Working data:
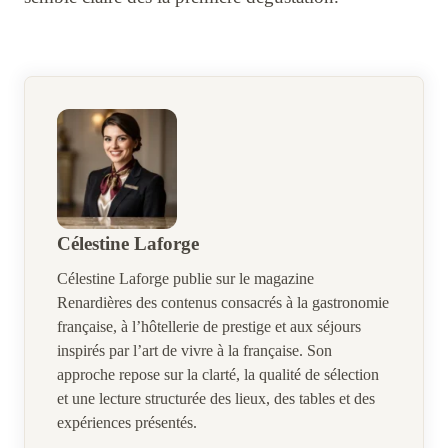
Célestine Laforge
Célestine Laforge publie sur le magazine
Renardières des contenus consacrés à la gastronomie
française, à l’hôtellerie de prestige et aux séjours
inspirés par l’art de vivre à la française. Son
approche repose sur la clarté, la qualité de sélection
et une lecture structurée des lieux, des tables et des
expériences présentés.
==
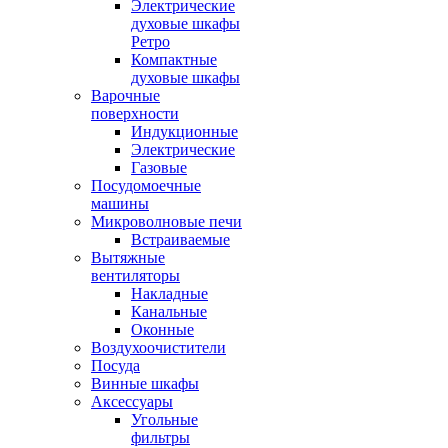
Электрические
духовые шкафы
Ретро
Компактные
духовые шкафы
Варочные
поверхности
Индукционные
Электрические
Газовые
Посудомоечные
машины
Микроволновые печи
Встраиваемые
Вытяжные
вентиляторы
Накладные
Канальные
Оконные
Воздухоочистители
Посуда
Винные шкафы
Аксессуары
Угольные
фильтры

Activity: Your answer should consist solely of the lines above from the line with "française, à l’hôtellerie" to the line with "expériences présentés.", both included, reproduced exactly.

Reply to the exercise:
française, à l’hôtellerie de prestige et aux séjours
inspirés par l’art de vivre à la française. Son
approche repose sur la clarté, la qualité de sélection
et une lecture structurée des lieux, des tables et des
expériences présentés.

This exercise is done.